Data for analysis: Begin

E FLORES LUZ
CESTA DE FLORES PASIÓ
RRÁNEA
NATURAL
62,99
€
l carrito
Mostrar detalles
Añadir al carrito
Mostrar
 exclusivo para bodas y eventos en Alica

Data for analysis: End

- To do -
All the entries above need to be reproduced exactly.

- Written reply -
E FLORES LUZ
CESTA DE FLORES PASIÓ
RRÁNEA
NATURAL
62,99
€
l carrito
Mostrar detalles
Añadir al carrito
Mostrar
 exclusivo para bodas y eventos en Alica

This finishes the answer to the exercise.